In an effort to bring more attention to sustainability issues and reinvigorate the campus’s approach to food systems education, students and faculty are spearheading what they hope to be a new minor on campus.
The Berkeley Food Institute, which has been in conversation with various departments and student groups on campus, hopes to form a committee of faculty and students to develop plans for a minor in food systems and sustainability by the beginning of March. Next week, BFI Executive Director Ann Thrupp is meeting with administrators to discuss the procedure for developing a minor.
“Administration is open and willing and ready to make this happen as soon as possible,” said Magnolia Barrett, education director at the Student Environmental Resource Center. “They understand there’s a lot of interest for students, and now all the doors are open for us.”
Thrupp said that the idea was brought up at a BFI strategic planning session in November but that this process could take several months.
Coincidentally, UC Berkeley senior Ellie Lum also realized the need for a minor after discovering last fall that one of her former classes, Urban Agriculture and Food Justice, was no longer offered. The class, she said, was the only one, other than DeCals, that used the student garden to provide hands-on experience to students.
“It became obvious to me then that if this class didn’t continue, then hands-on sustainable agriculture education was not being offered to the capacity it could be,” Lum said.
When Lum talked to Albie Miles, her former graduate student instructor for the class, about her concerns, he introduced her to a proposal he developed in 2008 with colleague Nathan McClintock on a food systems and sustainability minor that highlighted the importance of experiential education.
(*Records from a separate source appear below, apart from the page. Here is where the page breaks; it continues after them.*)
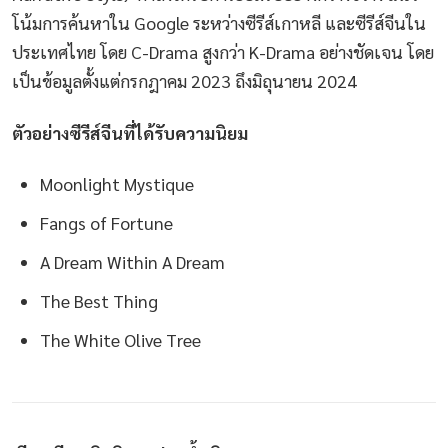
โน้มการค้นหาใน Google ระหว่างซีรีส์เกาหลี และซีรีส์จีนใน
ประเทศไทย โดย C-Drama สูงกว่า K-Drama อย่างชัดเจน โดย
เป็นข้อมูลตั้งแต่กรกฎาคม 2023 ถึงมิถุนายน 2024
ตัวอย่างซีรีส์จีนที่ได้รับความนิยม
Moonlight Mystique
Fangs of Fortune
A Dream Within A Dream
The Best Thing
The White Olive Tree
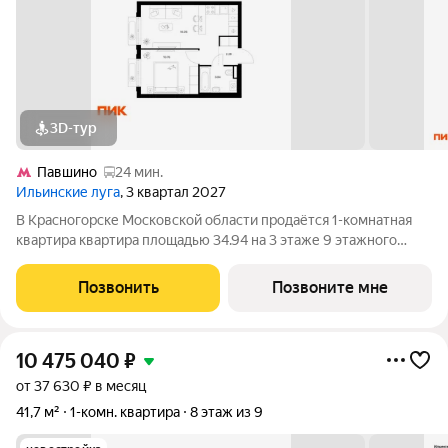
3D-тур
Павшино
24 мин.
Ильинские луга
, 3 квартал 2027
В Красногорске Московской области продаётся 1-комнатная
квартира квартира площадью 34.94 на 3 этаже 9 этажного
дома (корпус 4.2, секция 5) в проекте ПИК «Ильинские луга».
Удобное расположение 20 минут на автомобиле до станций
Позвонить
Позвоните мне
метро «Волоколамская»,
10 475 040
₽
от 37 630 ₽ в месяц
41,7 м²
1-комн. квартира
8 этаж из 9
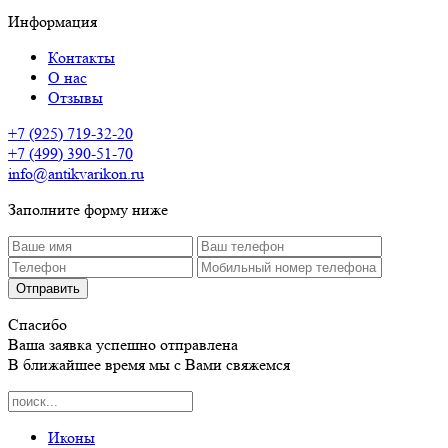
Информация
Контакты
О нас
Отзывы
+7 (925) 719-32-20
+7 (499) 390-51-70
info@antikvarikon.ru
Заполните форму ниже
Отправить
Спасибо
Ваша заявка успешно отправлена
В ближайшее время мы с Вами свяжемся
Иконы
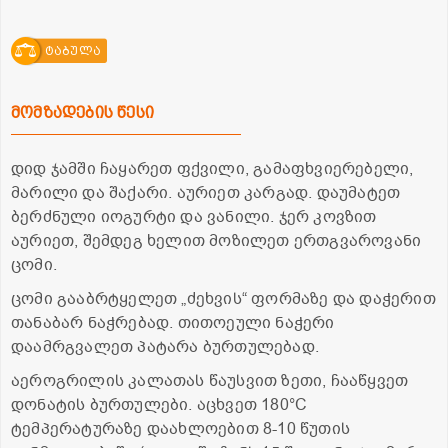
ტაბულა
მომზადების წესი
დიდ ჯამში ჩაყარეთ ფქვილი, გამაფხვიერებელი,
მარილი და შაქარი. აურიეთ კარგად. დაუმატეთ
ბერძნული იოგურტი და ვანილი. ჯერ კოვზით
აურიეთ, შემდეგ ხელით მოზილეთ ერთგვაროვანი
ცომი.
ცომი გააბრტყელეთ „ძეხვის“ ფორმაზე და დაჭერით
თანაბარ ნაჭრებად. თითოეული ნაჭერი
დაამრგვალეთ პატარა ბურთულებად.
აეროგრილის კალათას წაუსვით ზეთი, ჩააწყვეთ
დონატის ბურთულები. აცხვეთ 180°C
ტემპერატურაზე დაახლოებით 8-10 წუთის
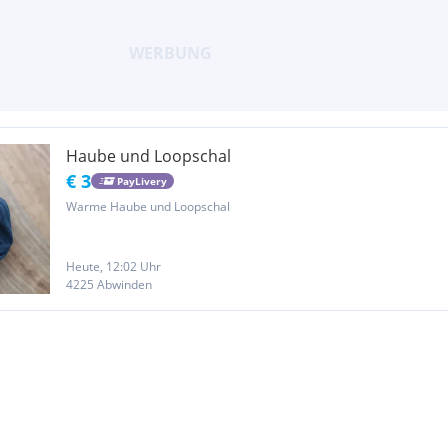
Haube und Loopschal
€ 3
PayLivery
Warme Haube und Loopschal
Heute, 12:02 Uhr
4225 Abwinden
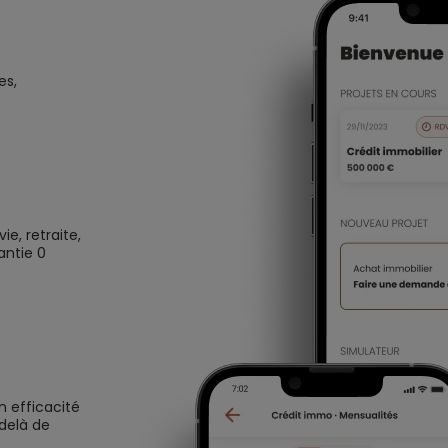
es,
e, retraite,
antie 0
n efficacité
 delà de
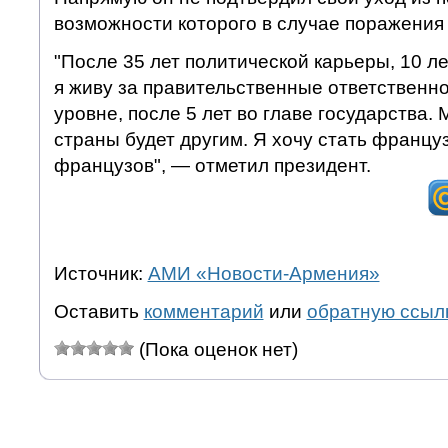
возможности которого в случае поражения 
"После 35 лет политической карьеры, 10 ле
я живу за правительственные ответственн
уровне, после 5 лет во главе государства.
страны будет другим. Я хочу стать францу
французов", — отметил президент.
Источник:
АМИ «Новости-Армения»
Оставить
комментарий
или
обратную ссыл
(Пока оценок нет)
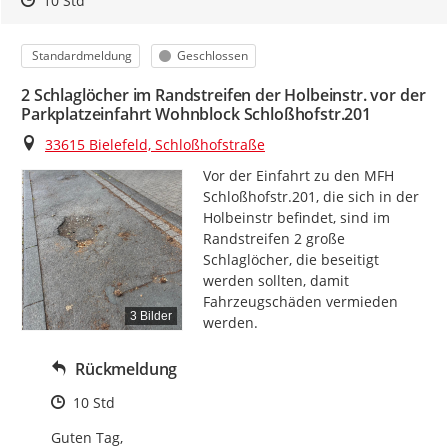
10 Std
Kategorie
Status
Standardmeldung
Geschlossen
2 Schlaglöcher im Randstreifen der Holbeinstr. vor der
Parkplatzeinfahrt Wohnblock Schloßhofstr.201
Ort
33615 Bielefeld, Schloßhofstraße
Vor der Einfahrt zu den MFH 
Schloßhofstr.201, die sich in der 
Holbeinstr befindet, sind im 
Randstreifen 2 große 
Schlaglöcher, die beseitigt 
werden sollten, damit 
Fahrzeugschäden vermieden 
3 Bilder
werden.
Rückmeldung
Zeitpunkt des Erstellens
10 Std
Guten Tag,
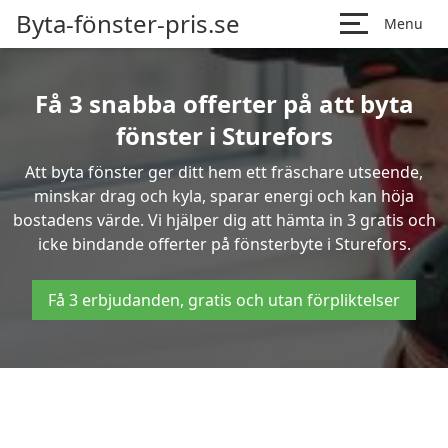
Byta-fönster-pris.se
Menu
Få 3 snabba offerter på att byta
fönster i Sturefors
Att byta fönster ger ditt hem ett fräschare utseende,
minskar drag och kyla, sparar energi och kan höja
bostadens värde. Vi hjälper dig att hämta in 3 gratis och
icke bindande offerter på fönsterbyte i Sturefors.
Få 3 erbjudanden, gratis och utan förpliktelser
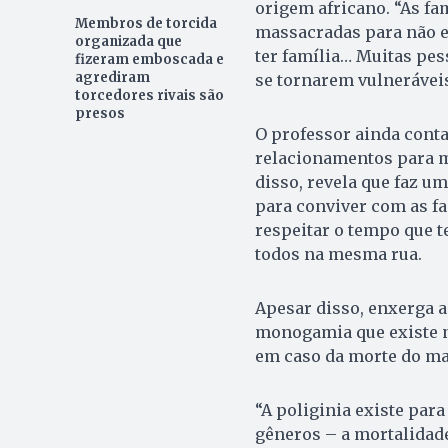
origem africano. “As fa
Membros de torcida
massacradas para não e
organizada que
ter família… Muitas pes
fizeram emboscada e
agrediram
se tornarem vulneráveis ​
torcedores rivais são
presos
O professor ainda conta
relacionamentos para ma
disso, revela que faz u
para conviver com as fa
respeitar o tempo que 
todos na mesma rua.
Apesar disso, enxerga 
monogamia que existe no
em caso da morte do ma
“A poliginia existe para
gêneros – a mortalidad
Miles, a doctoral candidate in the department of environmental science, policy and management, said it didn’t come to fruition in partbecause of funding concerns at the time.
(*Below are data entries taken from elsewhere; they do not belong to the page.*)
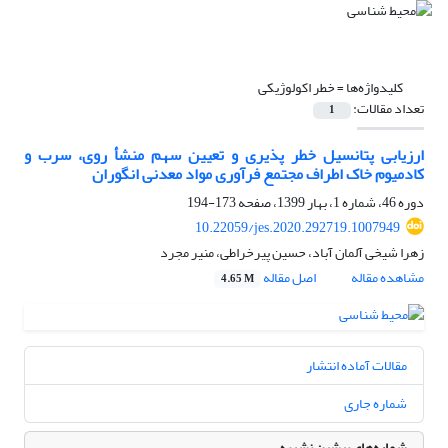
کلیدواژه‌ها =
خطر اکولوژیکی
تعداد مقالات:
1
ارزیابی پتانسیل خطر پذیری و تعیین سهم منشأ روی، سرب و
کادمیوم خاک‌ اطراف مجتمع فرآوری مواد معدنی انگوران
دوره 46، شماره 1، بهار 1399، صفحه
173-194
10.22059/jes.2020.292719.1007949
زهرا شیخی آلمان آباد، حسین پیرخراطی، منیر مجرد
مشاهده مقاله
اصل مقاله
4.65 M
مقالات آماده انتشار
شماره جاری
شماره‌های پیشین نشریه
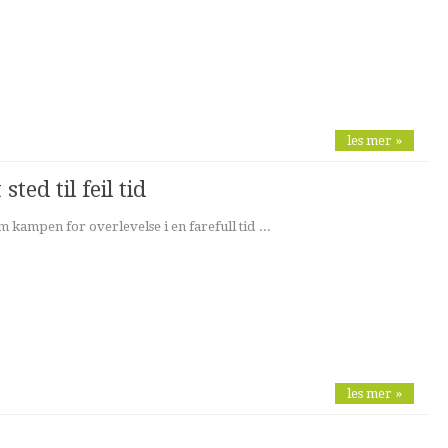
les mer »
sted til feil tid
 kampen for overlevelse i en farefull tid ...
les mer »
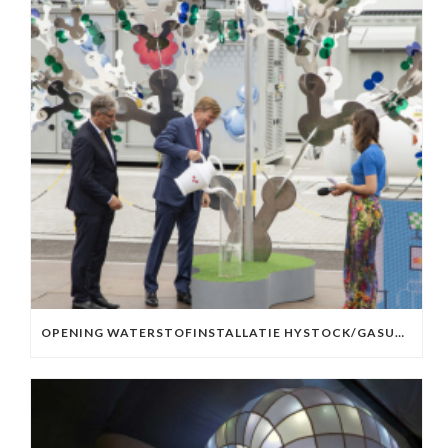
OPENING WATERSTOFINSTALLATIE HYSTOCK/GASUNIE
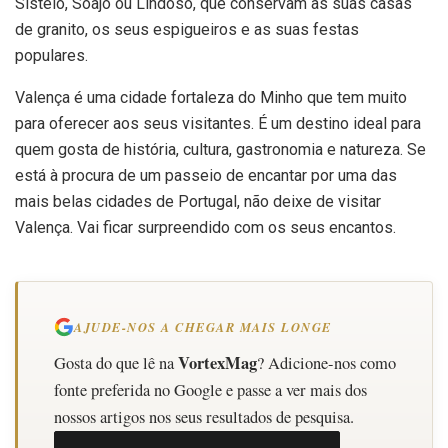
Sistelo, Soajo ou Lindoso, que conservam as suas casas
de granito, os seus espigueiros e as suas festas
populares.
Valença é uma cidade fortaleza do Minho que tem muito
para oferecer aos seus visitantes. É um destino ideal para
quem gosta de história, cultura, gastronomia e natureza. Se
está à procura de um passeio de encantar por uma das
mais belas cidades de Portugal, não deixe de visitar
Valença. Vai ficar surpreendido com os seus encantos.
AJUDE-NOS A CHEGAR MAIS LONGE
VortexMag
Gosta do que lê na
? Adicione-nos como
fonte preferida no Google e passe a ver mais dos
nossos artigos nos seus resultados de pesquisa.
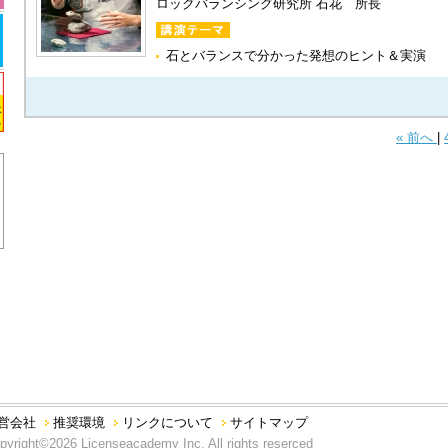
ロックバランシング研究所 石花 所長
石とバランスで分かった発想のヒント＆実演
« 前へ
|
営会社
推奨環境
リンクについて
サイトマップ
pyright©2026 Licenseacademy Inc. All rights reserced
“We really don’t have the luxury to be engaging in a purely theoretical education,” Miles said. “We need to be equipping people to move an agenda based on the knowledge they have.”
Groups such as the Student Organic Garden Association as well as members of the Occupy the Farm movement also support the potential minor. Representatives said the UC Berkeley Student Organic Garden and the Gill Tract — a plot of university-owned land in Albany — could be ideal resources for students seeking hands-on experience in the minor.
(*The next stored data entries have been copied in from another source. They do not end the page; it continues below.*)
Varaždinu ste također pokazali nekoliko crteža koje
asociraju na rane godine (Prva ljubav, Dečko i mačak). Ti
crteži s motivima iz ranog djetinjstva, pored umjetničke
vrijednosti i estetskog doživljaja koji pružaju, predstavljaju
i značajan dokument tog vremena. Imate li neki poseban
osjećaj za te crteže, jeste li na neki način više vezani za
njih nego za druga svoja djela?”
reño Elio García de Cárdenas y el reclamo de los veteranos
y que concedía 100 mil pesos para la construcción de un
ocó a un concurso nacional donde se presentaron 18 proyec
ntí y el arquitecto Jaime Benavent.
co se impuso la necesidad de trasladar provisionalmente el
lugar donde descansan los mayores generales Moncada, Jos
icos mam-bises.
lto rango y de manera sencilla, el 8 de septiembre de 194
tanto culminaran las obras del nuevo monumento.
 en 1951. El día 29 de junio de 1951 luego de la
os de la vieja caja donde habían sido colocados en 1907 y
“Although the greater Berkeley community sets a standard for local, organic and sustainable ‘slow’ food, this is not reflected academically in Cal’s curricula,” said SOGA member Anika Rice, who is also a UC Berkeley student.
Thrupp said the department or school that would house the minor is still up for discussion. Campus professor Claire Kremen, in the department of environmental science, policy and management, said because the study of food systems is so interdisciplinary, it doesn’t fit neatly into an existing major.
Kremen explained that several different factors, such as political and economic situations, influence food systems. In light of this, the original proposal’s curriculum included classes on a range of issues, such as rural development in Latin America and environmental justice.
“When we think of food systems, it’s a lot more than agriculture,” Kremen said. “There are a lot more components to it — we’re talking about all the way from the farm to the fork.”